Church in Vestland, Norway

Sveio Church (Sveio kyrkje) is a parish church of the Church of Norway in Sveio Municipality in Vestland county, Norway. It is located in the village of Sveio. It is the church for the Sveio parish which is part of the Sunnhordland prosti (deanery) in the Diocese of Bjørgvin. The white, wooden church was built in a long church design in 1858 using plans drawn up by the architect Andreas Grønning. The church seats about 630 people.

==History==
The earliest existing historical records of the church date back to the year 1686, but at that time it was described as an old, dilapidated stave church without a tower (een liden Vdgammel och i Grund forfalden Stafuekirche uden Taarn). The first church in Sveio was a wooden stave church that was possibly built during the 14th century. Originally, it was located on the west side of Sveiahaugen, about 250 m west of the present-day location. It had an open air corridor built all the way around the building. The church was surrounded by a 30x30 m cemetery.

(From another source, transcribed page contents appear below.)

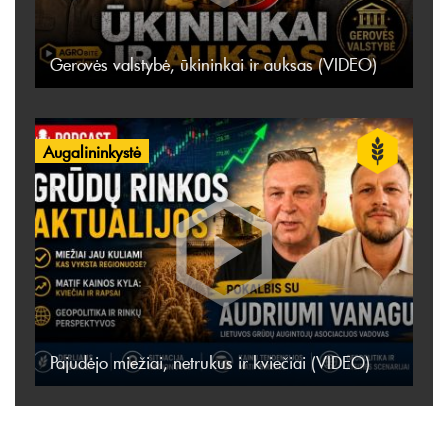
Gerovės valstybė, ūkininkai ir auksas (VIDEO)
Augalininkystė
Pajudėjo miežiai, netrukus ir kviečiai (VIDEO)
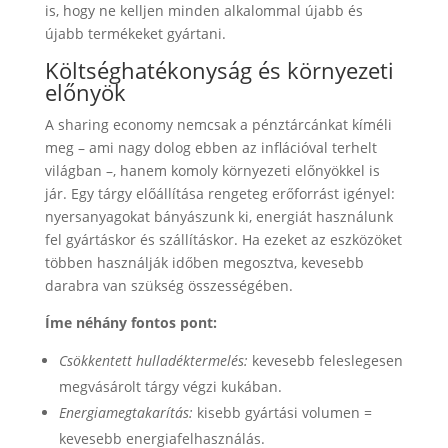
is, hogy ne kelljen minden alkalommal újabb és
újabb termékeket gyártani.
Költséghatékonyság és környezeti
előnyök
A sharing economy nemcsak a pénztárcánkat kíméli
meg – ami nagy dolog ebben az inflációval terhelt
világban –, hanem komoly környezeti előnyökkel is
jár. Egy tárgy előállítása rengeteg erőforrást igényel:
nyersanyagokat bányászunk ki, energiát használunk
fel gyártáskor és szállításkor. Ha ezeket az eszközöket
többen használják időben megosztva, kevesebb
darabra van szükség összességében.
Íme néhány fontos pont:
Csökkentett hulladéktermelés:
kevesebb feleslegesen
megvásárolt tárgy végzi kukában.
Energiamegtakarítás:
kisebb gyártási volumen =
kevesebb energiafelhasználás.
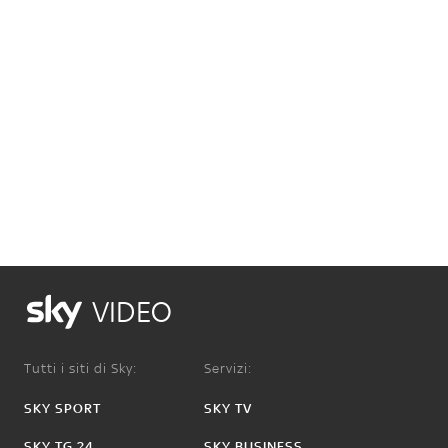
VIDEO
Tutti i siti di Sky:
Servizi:
SKY SPORT
SKY TV
SKY TG 24
SKY BUSINESS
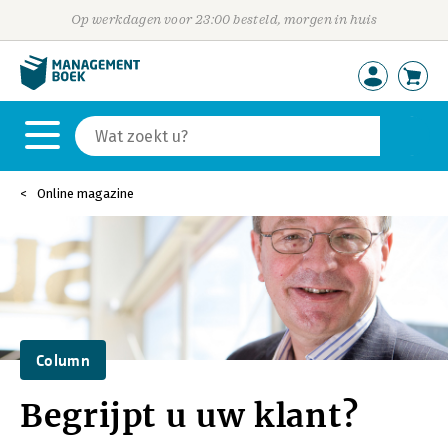
Op werkdagen voor 23:00 besteld, morgen in huis
Online magazine
Column
Begrijpt u uw klant?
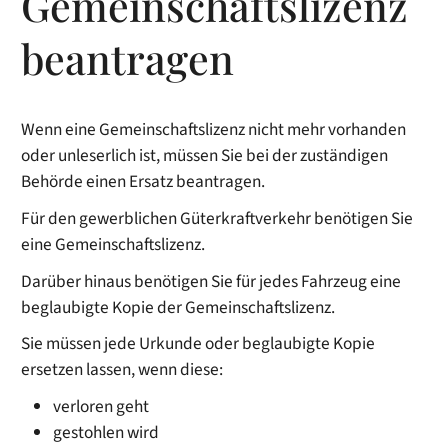
Gemeinschaftslizenz
beantragen
Wenn eine Gemeinschaftslizenz nicht mehr vorhanden
oder unleserlich ist, müssen Sie bei der zuständigen
Behörde einen Ersatz beantragen.
Für den gewerblichen Güterkraftverkehr benötigen Sie
eine Gemeinschaftslizenz.
Darüber hinaus benötigen Sie für jedes Fahrzeug eine
beglaubigte Kopie der Gemeinschaftslizenz.
Sie müssen jede Urkunde oder beglaubigte Kopie
ersetzen lassen, wenn diese:
verloren geht
gestohlen wird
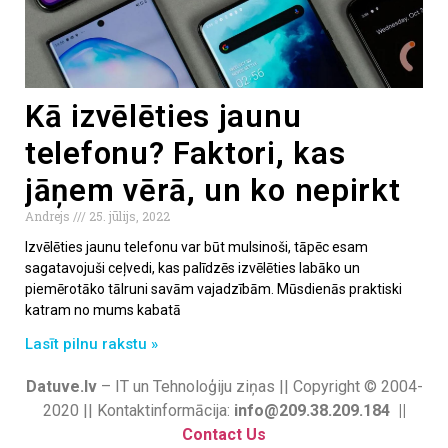
Kā izvēlēties jaunu
telefonu? Faktori, kas
jāņem vērā, un ko nepirkt
Andrejs
25. jūlijs, 2022
Izvēlēties jaunu telefonu var būt mulsinoši, tāpēc esam
sagatavojuši ceļvedi, kas palīdzēs izvēlēties labāko un
piemērotāko tālruni savām vajadzībām. Mūsdienās praktiski
katram no mums kabatā
Lasīt pilnu rakstu »
Datuve.lv
– IT un Tehnoloģiju ziņas || Copyright © 2004-
2020 || Kontaktinformācija:
info@209.38.209.184 ||
Contact Us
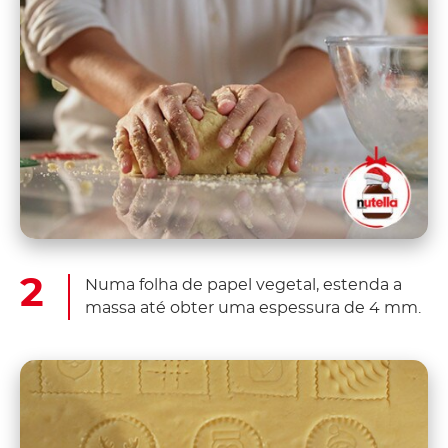
Numa folha de papel vegetal, estenda a
massa até obter uma espessura de 4 mm.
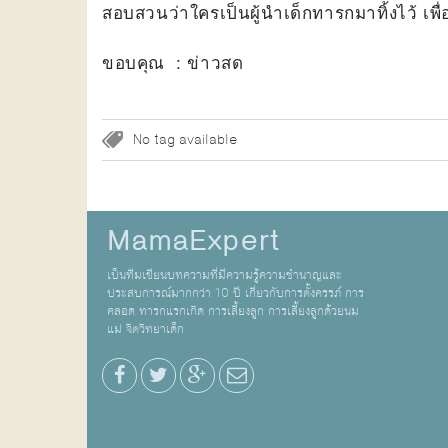
สอบสวนว่าใครเป็นผู้นำเด็กทารกมาทิ้งไว้ เ
ขอบคุณ : ข่าวสด
No tag available
MamaExpert
เป็นทีมเขียนบทความที่มีความรู้ความชำนาญและ
ประสบการณ์มากกว่า 10 ปี เกี่ยวกับการตั้งครรภ์ การ
คลอด ทารกแรกเกิด การเลี้ยงลูก การเลี้ยงลูกด้วยนม
แม่ จิตวิทยาเด็ก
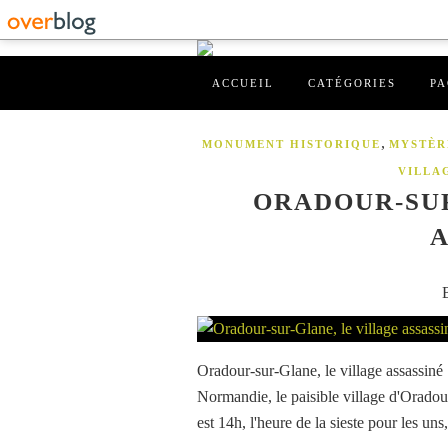
ACCUEIL
CATÉGORIES
PA
,
MONUMENT HISTORIQUE
MYSTÈR
VILLA
ORADOUR-SUR
A
Oradour-sur-Glane, le village assassiné
Normandie, le paisible village d'Oradou
est 14h, l'heure de la sieste pour les uns,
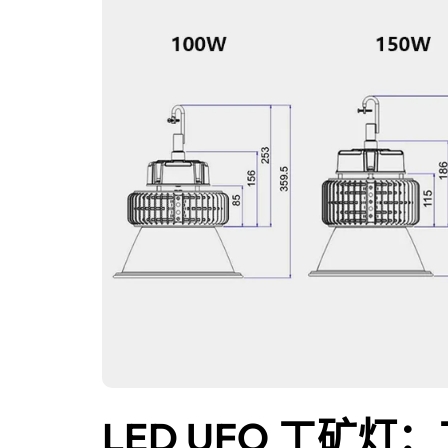
LED UFO 工矿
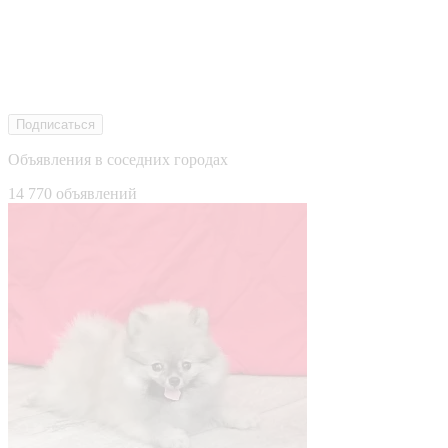
Подписаться
Объявления в соседних городах
14 770 объявлений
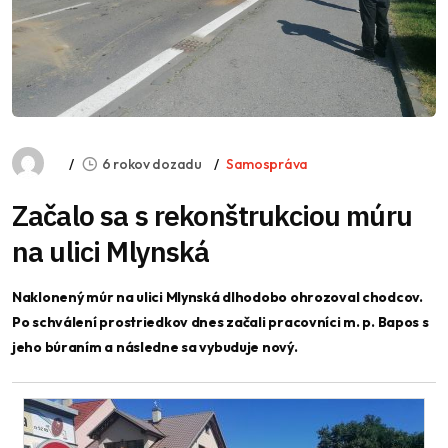
6 rokov dozadu
Samospráva
Začalo sa s rekonštrukciou múru
na ulici Mlynská
Naklonený múr na ulici Mlynská dlhodobo ohrozoval chodcov.
Po schválení prostriedkov dnes začali pracovníci m. p. Bapos s
jeho búraním a následne sa vybuduje nový.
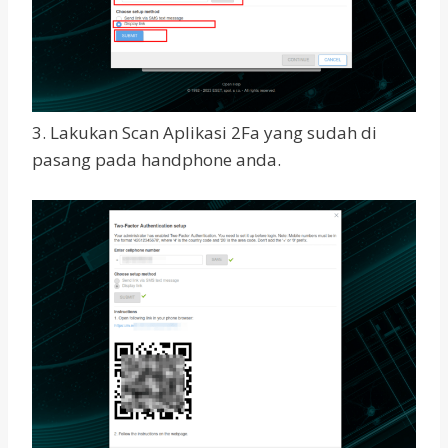
3. Lakukan Scan Aplikasi 2Fa yang sudah di
pasang pada handphone anda.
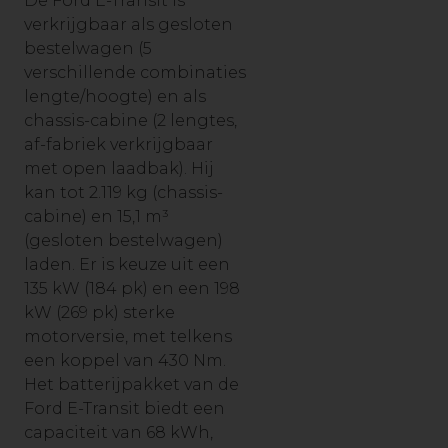
De Ford E-Transit is
verkrijgbaar als gesloten
bestelwagen (5
verschillende combinaties
lengte/hoogte) en als
chassis-cabine (2 lengtes,
af-fabriek verkrijgbaar
met open laadbak). Hij
kan tot 2.119 kg (chassis-
cabine) en 15,1 m³
(gesloten bestelwagen)
laden. Er is keuze uit een
135 kW (184 pk) en een 198
kW (269 pk) sterke
motorversie, met telkens
een koppel van 430 Nm.
Het batterijpakket van de
Ford E-Transit biedt een
capaciteit van 68 kWh,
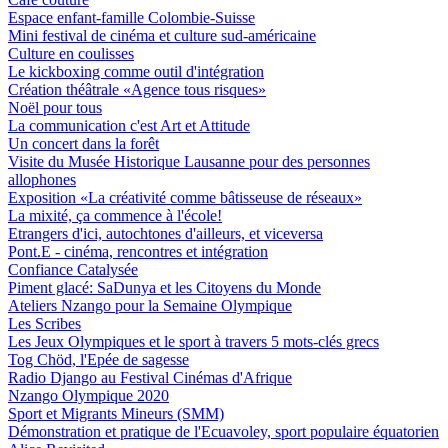
Espace enfant-famille Colombie-Suisse
Mini festival de cinéma et culture sud-américaine
Culture en coulisses
Le kickboxing comme outil d'intégration
Création théâtrale «Agence tous risques»
Noël pour tous
La communication c'est Art et Attitude
Un concert dans la forêt
Visite du Musée Historique Lausanne pour des personnes
allophones
Exposition «La créativité comme bâtisseuse de réseaux»
La mixité, ça commence à l'école!
Etrangers d'ici, autochtones d'ailleurs, et viceversa
Pont.E - cinéma, rencontres et intégration
Confiance Catalysée
Piment glacé: SaDunya et les Citoyens du Monde
Ateliers Nzango pour la Semaine Olympique
Les Scribes
Les Jeux Olympiques et le sport à travers 5 mots-clés grecs
Tog Chöd, l'Epée de sagesse
Radio Django au Festival Cinémas d'Afrique
Nzango Olympique 2020
Sport et Migrants Mineurs (SMM)
Démonstration et pratique de l'Ecuavoley, sport populaire équatorien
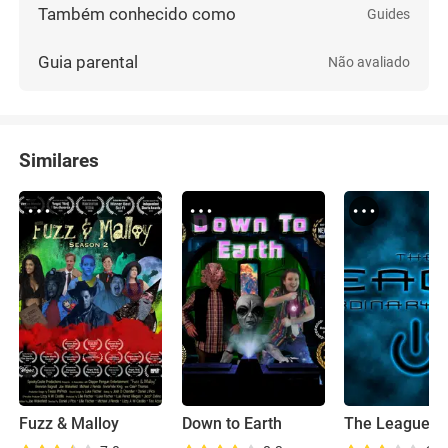
Também conhecido como
Guides
Guia parental
Não avaliado
Similares
Fuzz & Malloy
Down to Earth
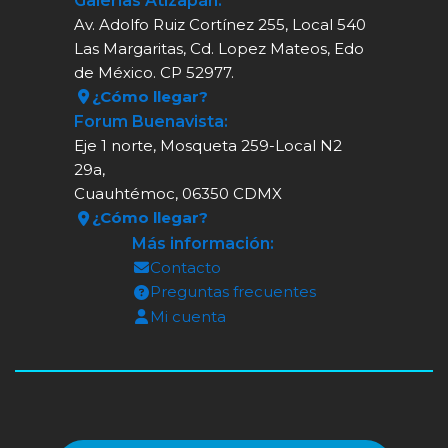
Galerías Atizapán:
Av. Adolfo Ruiz Cortínez 255, Local 540
Las Margaritas, Cd. Lopez Mateos, Edo
de México. CP 52977.
¿Cómo llegar?
Forum Buenavista:
Eje 1 norte, Mosqueta 259-Local N2
29a,
Cuauhtémoc, 06350 CDMX
¿Cómo llegar?
Más información:
Contacto
Preguntas frecuentes
Mi cuenta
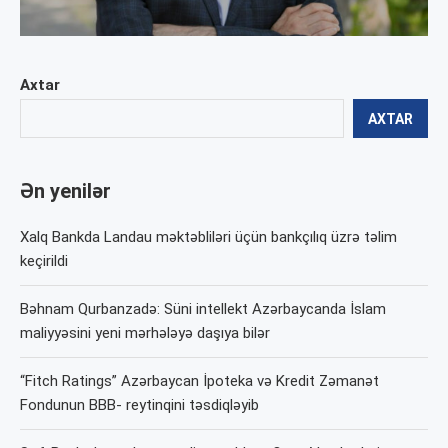
Axtar
AXTAR
Ən yenilər
Xalq Bankda Landau məktəbliləri üçün bankçılıq üzrə təlim
keçirildi
Bəhnam Qurbanzadə: Süni intellekt Azərbaycanda İslam
maliyyəsini yeni mərhələyə daşıya bilər
“Fitch Ratings” Azərbaycan İpoteka və Kredit Zəmanət
Fondunun BBB- reytinqini təsdiqləyib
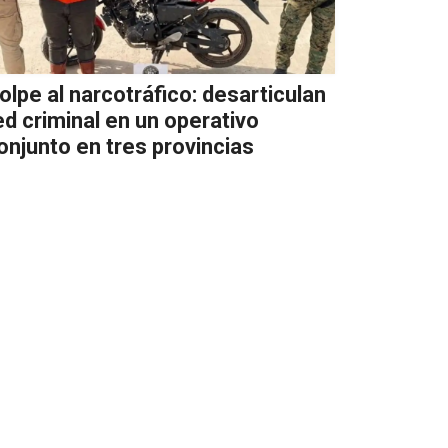
olpe al narcotráfico: desarticulan
ed criminal en un operativo
onjunto en tres provincias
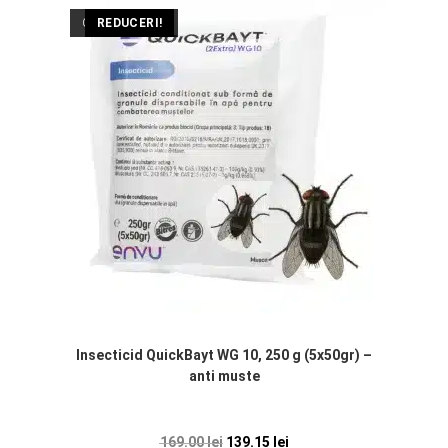
OUT OF STOCK
REDUCERI!
Insecticid QuickBayt WG 10, 250 g (5x50gr) –
anti muste
169.00
lei
139.15
lei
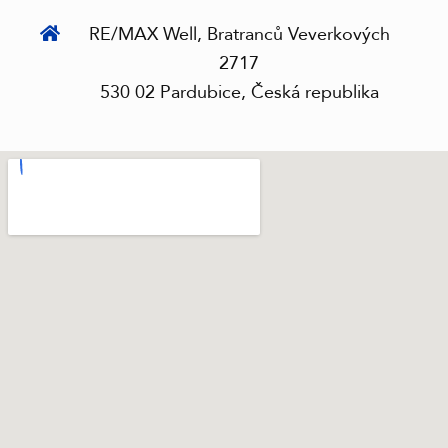
RE/MAX Well, Bratranců Veverkových
2717
530 02 Pardubice, Česká republika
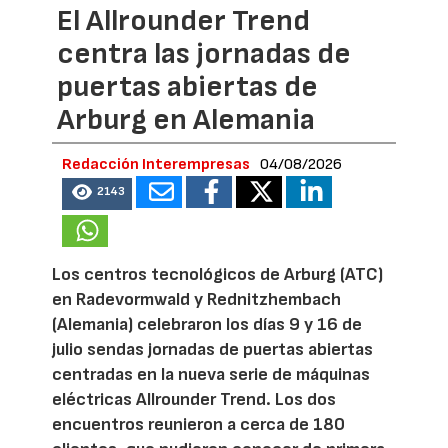
El Allrounder Trend
centra las jornadas de
puertas abiertas de
Arburg en Alemania
Redacción Interempresas
04/08/2026
2143
Los centros tecnológicos de Arburg (ATC)
en Radevormwald y Rednitzhembach
(Alemania) celebraron los días 9 y 16 de
julio sendas jornadas de puertas abiertas
centradas en la nueva serie de máquinas
eléctricas Allrounder Trend. Los dos
encuentros reunieron a cerca de 180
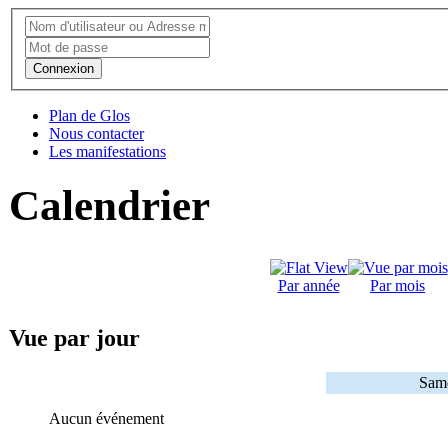
Connexion
Plan de Glos
Nous contacter
Les manifestations
Calendrier
Par année
Par mois
Vue par jour
Same
Aucun événement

In 1688, that church was torn down and a new timber-framed church was built by the builder Oluff Bysemb from Osterøy. The new church was located slightly to the west of the previous church, but still located inside the cemetery. The new church was partially constructed with salvaged materials from the previous building.

After about 170 years, the church was too small for the congregation, so it was decided to tear down the old church and build a new one. In 1858, a new church was built on the east side of Sveiahaugen, about 250 m east of the historic location of the church. The new, wooden church was consecrated on 22 August 1858.